Les produits de PCR sont séparés par électrophorèse sur gel d’agarose. Chaque cible produit une bande à sa taille spécifique, permettant d’identifier les cibles présentes. En PCR multiplex quantitative, les sondes fluorescentes permettent la détection en temps réel de chaque cible dans différents canaux de couleur.

  1. Candidatures

La PCR multiplexe est utilisée dans la détection d’agents pathogènes (identification de plusieurs virus ou bactéries en un seul test), le dépistage génétique, le profilage ADN médico-légal et le génotypage. La capacité de tester plusieurs cibles en une seule réaction le rend particulièrement utile pour les diagnostics cliniques.

Conception pratique de PCR multiplex

Commencez par sélectionner des paires d’amorces pour chaque cible à l’aide d’un logiciel tel que Primer3 ou Primer-BLAST. Assurez-vous que toutes les amorces ont des températures de fusion comprises entre 2 et 4 °C les unes des autres (généralement entre 58 et 62 °C) et une teneur en GC de 40 à 60 %. Vérifiez la compatibilité croisée : les amorces ne doivent pas former d’amorces-dimères stables entre elles, en particulier avec les extrémités 3’. Utilisez des outils comme AutoDimer ou le module de multiplexage de Primer3 pour évaluer les interactions. Réglez les tailles d’amplicons pour qu’elles diffèrent d’au moins 50 à 100 pb afin que les produits se résolvent clairement par électrophorèse sur gel d’agarose. Pour une réaction 4-plex, visez des amplicons de 150, 250, 400 et 600 pb.
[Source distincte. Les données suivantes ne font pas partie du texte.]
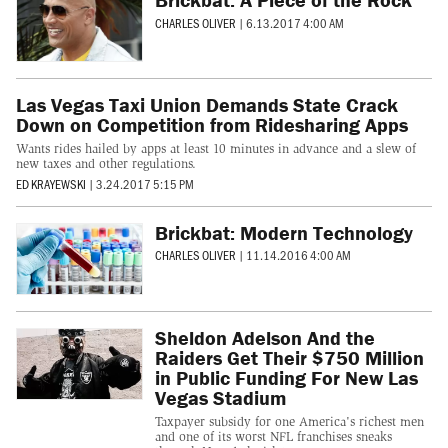
CHARLES OLIVER
|
6.13.2017 4:00 AM
Las Vegas Taxi Union Demands State Crack
Down on Competition from Ridesharing Apps
Wants rides hailed by apps at least 10 minutes in advance and a slew of
new taxes and other regulations.
ED KRAYEWSKI
|
3.24.2017 5:15 PM
Brickbat: Modern Technology
CHARLES OLIVER
|
11.14.2016 4:00 AM
Sheldon Adelson And the
Raiders Get Their $750 Million
in Public Funding For New Las
Vegas Stadium
Taxpayer subsidy for one America's richest men
and one of its worst NFL franchises sneaks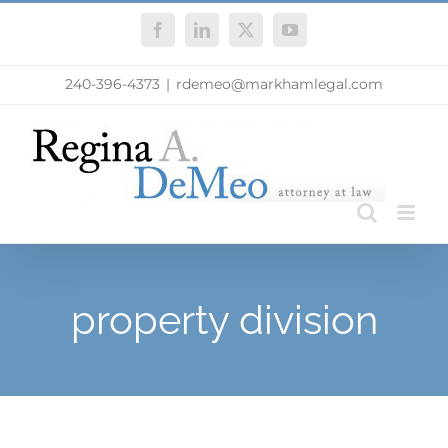
Skip
Facebook
LinkedIn
X
YouTube
to
content
240-396-4373
|
rdemeo@markhamlegal.com
property division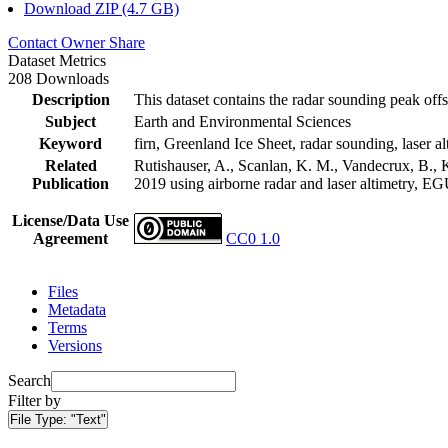
Download ZIP (4.7 GB)
Contact Owner
Share
Dataset Metrics
208 Downloads
Description
This dataset contains the radar sounding peak offs
Subject
Earth and Environmental Sciences
Keyword
firn, Greenland Ice Sheet, radar sounding, laser al
Related
Rutishauser, A., Scanlan, K. M., Vandecrux, B., K
Publication
2019 using airborne radar and laser altimetry, E
License/Data Use
Agreement
CC0 1.0
Files
Metadata
Terms
Versions
Search
Filter by
File Type:
"Text"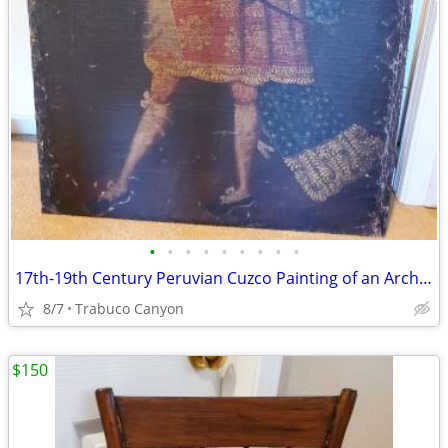
•
•
•
•
•
•
•
•
•
17th-19th Century Peruvian Cuzco Painting of an Archangel. 31" x 42"
8/7
Trabuco Canyon
$150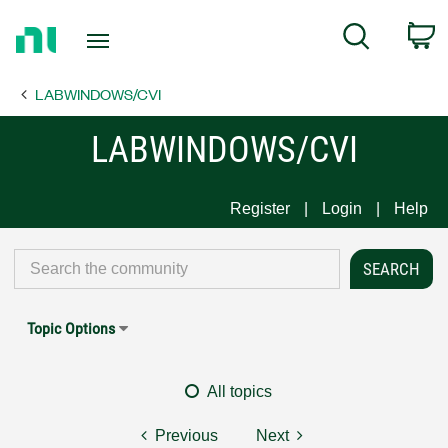
Return
C
Search
to
Home
LABWINDOWS/CVI
Page
LABWINDOWS/CVI
Register
Login
Help
Topic Options
All topics
Previous
Next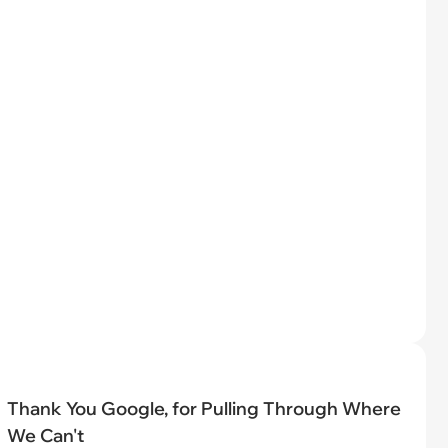
Thank You Google, for Pulling Through Where
We Can't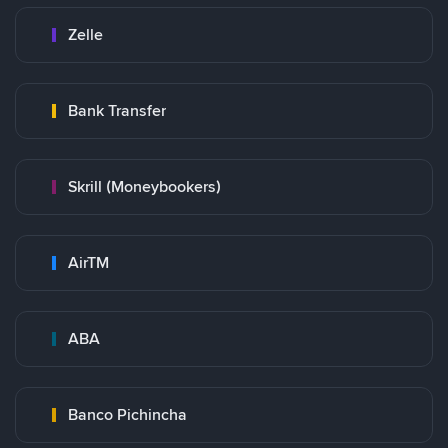
Zelle
Bank Transfer
Skrill (Moneybookers)
AirTM
ABA
Banco Pichincha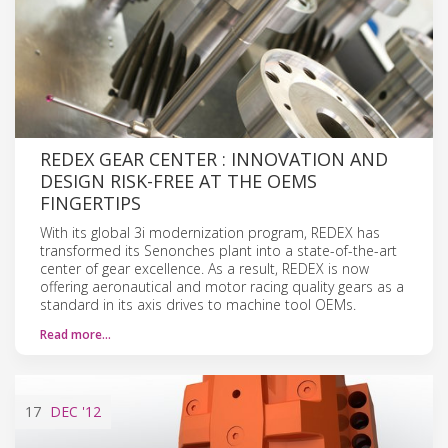
REDEX GEAR CENTER : INNOVATION AND
DESIGN RISK-FREE AT THE OEMS
FINGERTIPS
With its global 3i modernization program, REDEX has
transformed its Senonches plant into a state-of-the-art
center of gear excellence. As a result, REDEX is now
offering aeronautical and motor racing quality gears as a
standard in its axis drives to machine tool OEMs.
Read more…
17
DEC
'12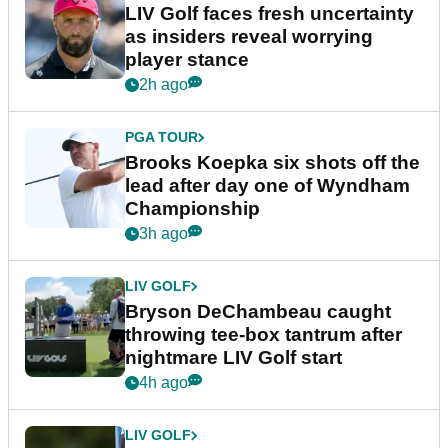
LIV Golf faces fresh uncertainty
as insiders reveal worrying
player stance
2h ago
PGA TOUR
Brooks Koepka six shots off the
lead after day one of Wyndham
Championship
3h ago
LIV GOLF
Bryson DeChambeau caught
throwing tee-box tantrum after
nightmare LIV Golf start
4h ago
LIV GOLF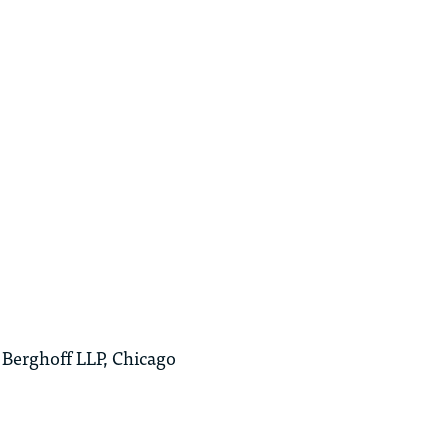
Berghoff LLP, Chicago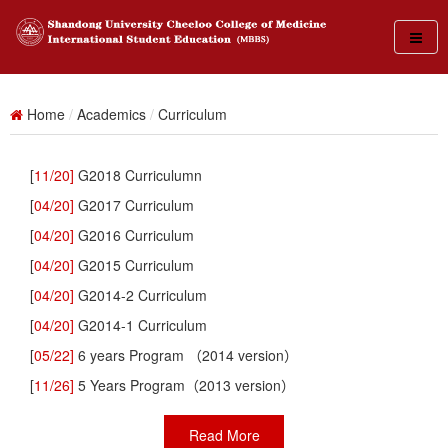
Home
/
Academics
/
Curriculum
[
11/20]
G2018 Curriculumn
[
04/20]
G2017 Curriculum
[
04/20]
G2016 Curriculum
[
04/20]
G2015 Curriculum
[
04/20]
G2014-2 Curriculum
[
04/20]
G2014-1 Curriculum
[
05/22]
6 years Program （2014 version）
[
11/26]
5 Years Program（2013 version）
Read More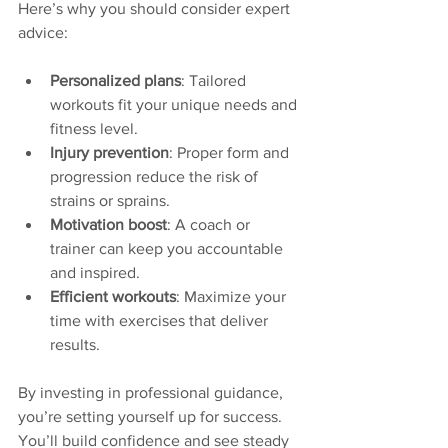
Here’s why you should consider expert 
advice:
Personalized plans
: Tailored 
workouts fit your unique needs and 
fitness level.
Injury prevention
: Proper form and 
progression reduce the risk of 
strains or sprains.
Motivation boost
: A coach or 
trainer can keep you accountable 
and inspired.
Efficient workouts
: Maximize your 
time with exercises that deliver 
results.
By investing in professional guidance, 
you’re setting yourself up for success. 
You’ll build confidence and see steady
Préparer un mélange maître avec 1 × tampon PCR, 1,5 à 3 mM de MgCl2 (optimiser par incréments de 0,5 mM), 200 µM de chaque dNTP, 0,1 à 1,0 µM de chaque amorce (commencer par équimolaire et ajuster en fonction de l’intensité de la bande), 1 à 100 ng d’ADN modèle et 1 U de Taq polymérase. Exécutez un gradient de température (50 à 65 °C) pour déterminer la température de recuit optimale. Évaluez les produits par électrophorèse sur gel – les bandes doivent être distinctes avec un minimum d’amplification non spécifique ou d’artefacts amorce-dimère. Si une cible s’amplifie mal, augmentez sa concentration d’amorce tout en diminuant les cibles sur-amplifiées.

Application du monde réel

Dans les panels d’agents pathogènes respiratoires, la PCR multiplex détecte le SRAS-CoV-2, la grippe A/B et le virus respiratoire syncytial en une seule réaction à l’aide de quatre paires d’amorces avec des amplicons de tailles différentes. Le test est exécuté dans un format de plaque à 96 puits avec des contrôles à chaque analyse. Les résultats sont disponibles dans un délai de 2 à 3 heures, ce qui permet de prendre rapidement des décisions de triage et de traitement pendant la saison grippale et les épidémies pandémiques.